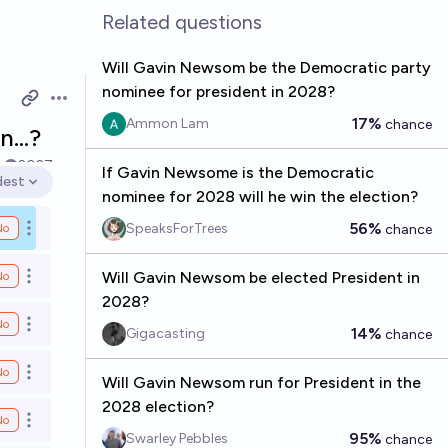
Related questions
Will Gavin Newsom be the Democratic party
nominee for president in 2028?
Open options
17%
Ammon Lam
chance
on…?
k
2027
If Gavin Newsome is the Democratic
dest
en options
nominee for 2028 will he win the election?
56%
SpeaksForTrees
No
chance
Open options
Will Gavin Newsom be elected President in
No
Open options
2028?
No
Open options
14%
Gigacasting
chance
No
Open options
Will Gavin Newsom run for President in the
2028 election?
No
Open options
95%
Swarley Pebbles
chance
·····
Give back the entries verbatim but drop every picture.

Related questions
Will Gavin Newsom be the Democratic party
nominee for president in 2028?
Open options
17%
Ammon Lam
chance
on…?
k
2027
If Gavin Newsome is the Democratic
dest
en options
nominee for 2028 will he win the election?
56%
SpeaksForTrees
No
chance
Open options
Will Gavin Newsom be elected President in
No
Open options
2028?
No
Open options
14%
Gigacasting
chance
No
Open options
Will Gavin Newsom run for President in the
2028 election?
No
Open options
95%
Swarley Pebbles
chance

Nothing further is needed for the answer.